B. David Horn
DEFINITION
Overlapping fifth toe is a congenital condition where the fifth toe is rotated and overrides the fourth toe.
It is frequently bilateral.
Males are affected as frequently as females.
ANATOMY
There are six main components:
The fifth toe may be smaller than normal.
The fifth toe is adducted toward the fourth toe.
The fifth metatarsophalangeal joint has a dorsiflexion contracture.
The phalanges of the fifth toe are rotated laterally.
The fifth extensor digitorum longus tendon is shortened.
The fifth metatarsophalangeal joint is dislocated dorsally.
PATHOGENESIS
The exact pathogenesis is unknown, but the condition is believed to be secondary to a congenital contracture of the fifth extensor digitorum longus tendon.
NATURAL HISTORY
This condition rarely causes pain or difficulty in shoe wear in children less than 10 years of age.
In older children and adolescents there will be painful dorsal callosities about 50% of the time.
There may also be difficulty in finding shoes that fit appropriately in older children and adolescents.
Parents are frequently concerned about the cosmetic appearance of the foot.
PATIENT HISTORY AND PHYSICAL FINDINGS
The fifth toe will be dorsiflexed, adducted, and laterally rotated. It will not be passively correctable into a neutral position.
A careful neurovascular examination should be performed and documented.
IMAGING AND OTHER DIAGNOSTIC STUDIES
Plain anteroposterior (AP), lateral, and oblique radiographs may be obtained and will demonstrate a dorsolaterally subluxated fifth metatarsophalangeal joint.
NONOPERATIVE MANAGEMENT
Conservative treatment (eg, stretching, splinting, taping) is ineffective in the treatment of this condition.
SURGICAL MANAGEMENT
Surgery is indicated when nonoperative treatment fails, such as failure to find comfortable shoes, or when there is intractable pain from shoes.
Positioning
The patient is supine, preferably with a bolster beneath the ipsilateral hemipelvis to make the lateral foot more accessible.
A tourniquet should be used during the procedure.
TECHNIQUES
BUTLER PROCEDURE FOR OVERLAPPING FIFTH TOE
A dorsal racquet incision is made about the toe with a second handle to the racquet added on the plantar aspect of the toe (TECH FIG 1A).
The plantar handle should be slightly longer than the dorsal handle and directed slightly laterally.
The skin flaps are elevated and the tight extensor tendon is exposed.
Care should be taken to preserve the neurovascular bundles (TECH FIG 1B).
The extensor tendon is divided, and a dorsomedial release of the fifth metatarsophalangeal joint is performed. If needed, the plantar aspect of the fifth metatarsophalangeal joint may be dissected off the metatarsal head and divided to increase joint mobility (TECH FIG 1C).
The toe should freely move plantarward and laterally into its corrected position (TECH FIG 1D).
There should be no tension on the toe, and the toe should rest within the plantar handle of the racquet incision.
Interrupted sutures are then used to hold the toe reduced in place (TECH FIG 1E).
A cast or hard-soled shoe can be used postoperatively.
TECH FIG 1 • A. A racquet incision with plantar and dorsal extensions is used. B. Deep dissection is performed, preserving the neurovascular bundles. An extensor tenotomy is performed. C. A capsular release is performed. D. The toe should now reside in its corrected position. E. The incisions are closed with interrupted sutures. They help provide stability to the reconstruction.
POSTOPERATIVE CARE
Postoperative care includes sterile dressings, and allowing mobilization and weight bearing as tolerated.
OUTCOMES
This procedure has a high patient satisfaction rate (about 90%) in various studies.
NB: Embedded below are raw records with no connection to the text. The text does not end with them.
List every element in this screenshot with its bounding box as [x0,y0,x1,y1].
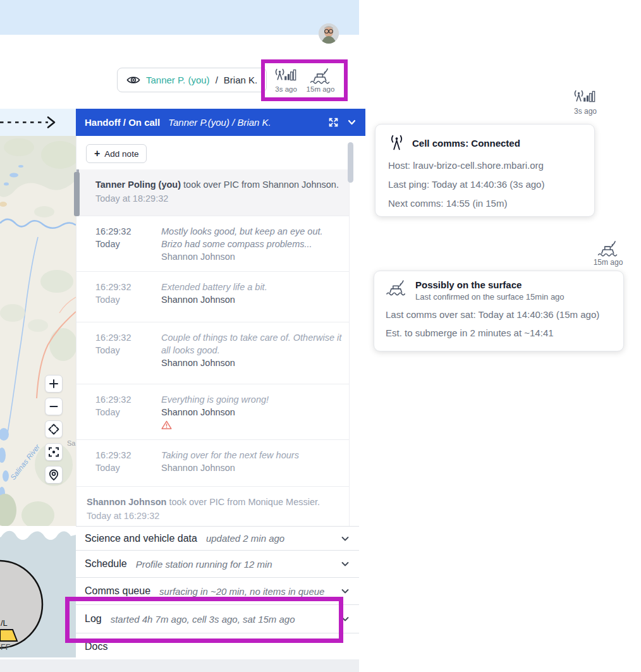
sat-last-comms: Last comms over sat: Today at 14:40:36 (… [386,309,612,320]
note-message: Mostly looks good, but keep an eye out. … [161,225,343,250]
log-scrollbar-thumb[interactable] [348,142,353,183]
pan-move-icon [48,424,59,435]
pill-partner-name: Brian K. [224,75,257,85]
accordion-title: Schedule [85,558,127,570]
plus-icon [48,378,59,389]
map-scrollbar-thumb[interactable] [74,172,80,216]
handoff-entry-text: took over PIC from Shannon Johnson. [181,180,339,190]
cell-tooltip-title: Cell comms: Connected [412,138,520,149]
top-header-bar [0,0,359,35]
map-terrain: Sa Salinas River [0,136,76,534]
handoff-entry-name: Tanner Poling (you) [95,180,181,190]
boat-satellite-icon [386,279,407,296]
cell-next-comms: Next comms: 14:55 (in 15m) [388,198,582,209]
cell-comms-mini-indicator[interactable]: 3s ago [568,89,603,116]
minus-icon [48,401,59,412]
log-entry-handoff-previous[interactable]: Shannon Johnson took over PIC from Moniq… [76,487,349,526]
accordion-title: Comms queue [85,585,150,597]
pan-mode-button[interactable] [45,420,63,438]
note-author: Shannon Johnson [161,250,343,263]
plus-icon: + [94,149,100,159]
note-message: Taking over for the next few hours [161,449,343,461]
cell-last-comms-time: 3s ago [574,107,597,116]
handoff-title: Handoff / On call [85,117,160,128]
cell-comms-status[interactable]: 3s ago [274,68,298,93]
map-controls [45,375,63,484]
location-pin-button[interactable] [45,466,63,484]
cell-host: Host: lrauv-brizo-cell.shore.mbari.org [388,160,582,171]
note-time: 16:29:32 [95,331,161,344]
log-entry-note[interactable]: 16:29:32 Today Couple of things to take … [76,322,349,384]
handoff-names: Tanner P.(you) / Brian K. [168,117,271,128]
cell-tower-icon [573,89,597,106]
handoff-entry-text: took over PIC from Monique Messier. [166,497,320,507]
handoff-entry-time: Today at 16:29:32 [87,510,339,522]
map-city-label: Sa [67,439,76,447]
log-entry-handoff-current[interactable]: Tanner Poling (you) took over PIC from S… [76,169,349,216]
pill-divider: / [216,75,218,85]
handoff-entry-name: Shannon Johnson [87,497,166,507]
center-vehicle-button[interactable] [45,443,63,461]
sat-comms-status[interactable]: 15m ago [307,68,335,93]
location-pin-icon [48,469,59,481]
eye-icon [126,75,140,85]
accordion-schedule[interactable]: Schedule Profile station running for 12 … [76,550,359,577]
comms-status-highlight-box: 3s ago 15m ago [261,59,348,101]
log-accordion-highlight-box [65,597,343,643]
note-day: Today [95,461,161,474]
note-message: Everything is going wrong! [161,393,343,406]
log-entry-note[interactable]: 16:29:32 Today Extended battery life a b… [76,272,349,322]
cell-tower-icon [274,68,298,85]
avatar-image [319,23,339,44]
log-entry-note[interactable]: 16:29:32 Today Mostly looks good, but ke… [76,216,349,272]
log-entries-list: Tanner Poling (you) took over PIC from S… [76,169,350,526]
note-day: Today [95,238,161,250]
note-time: 16:29:32 [95,281,161,293]
note-time: 16:29:32 [95,449,161,461]
zoom-out-button[interactable] [45,398,63,415]
note-author: Shannon Johnson [161,293,343,306]
sat-comms-mini-indicator[interactable]: 15m ago [588,240,628,267]
add-note-label: Add note [104,149,138,159]
note-author: Shannon Johnson [161,461,343,474]
sat-est-submerge: Est. to submerge in 2 minutes at ~14:41 [386,327,612,338]
sat-last-comms-time: 15m ago [594,258,623,267]
cell-last-ping: Last ping: Today at 14:40:36 (3s ago) [388,179,582,190]
center-focus-icon [48,446,59,458]
accordion-subtitle: surfacing in ~20 min, no items in queue [159,586,324,597]
timeline-strip [0,109,76,136]
add-note-button[interactable]: + Add note [86,144,147,163]
pill-observer-name: Tanner P. (you) [146,75,210,85]
on-call-pill[interactable]: Tanner P. (you) / Brian K. [117,68,267,92]
cell-last-comms-time: 3s ago [275,85,297,93]
dashed-arrow-icon [0,109,70,136]
cell-comms-tooltip: Cell comms: Connected Host: lrauv-brizo-… [375,124,595,217]
handoff-log-panel: + Add note Tanner Poling (you) took over… [76,136,359,526]
expand-icon[interactable] [328,117,339,128]
avatar[interactable] [319,23,339,44]
note-day: Today [95,406,161,418]
note-time: 16:29:32 [95,393,161,406]
handoff-panel-header[interactable]: Handoff / On call Tanner P.(you) / Brian… [76,109,365,136]
note-day: Today [95,293,161,306]
log-entry-note[interactable]: 16:29:32 Today Taking over for the next … [76,440,349,487]
accordion-science-data[interactable]: Science and vehicle data updated 2 min a… [76,526,359,550]
note-message: Couple of things to take care of. Otherw… [161,331,343,357]
sat-tooltip-subtitle: Last confirmed on the surface 15min ago [415,292,565,302]
zoom-in-button[interactable] [45,375,63,393]
sat-last-comms-time: 15m ago [307,85,335,93]
accordion-title: Science and vehicle data [85,533,197,544]
note-author: Shannon Johnson [161,357,343,369]
chevron-down-icon[interactable] [347,118,357,127]
sat-comms-tooltip: Possibly on the surface Last confirmed o… [374,271,624,351]
handoff-entry-time: Today at 18:29:32 [95,192,339,205]
vehicle-label-off: FF [1,643,11,652]
note-day: Today [95,344,161,357]
map[interactable]: Sa Salinas River /L FF [0,136,76,657]
note-message: Extended battery life a bit. [161,281,343,293]
vehicle-label-dvl: /L [1,618,8,628]
note-time: 16:29:32 [95,225,161,238]
log-entry-note-warning[interactable]: 16:29:32 Today Everything is going wrong… [76,384,349,440]
vehicle-state-diagram: /L FF [0,526,76,657]
accordion-subtitle: updated 2 min ago [206,533,284,544]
Black et al1 reported 94% good or excellent results.
COMPLICATIONS
Incomplete correction
Neurovascular compromise
Scar contracture
Infection
REFERENCES
· Black GB, Grogan DP, Bobechko WP. Butler arthroplasty for correction of the adducted fifth toe: a retrospective study of 36 operations between 1968 and 1982. J Pediatr Orthop 1985;5:439–441.
· De Boeck H. Butler's operation for congenital overriding of the fifth toe: retrospective 1to 7-year study of 23 cases. Acta Orthop Scand 1993;64:343–344.
· Cockin J. Butler's operation for an over-riding fifth toe. J Bone Joint Surg Br 1968;50B:78–81.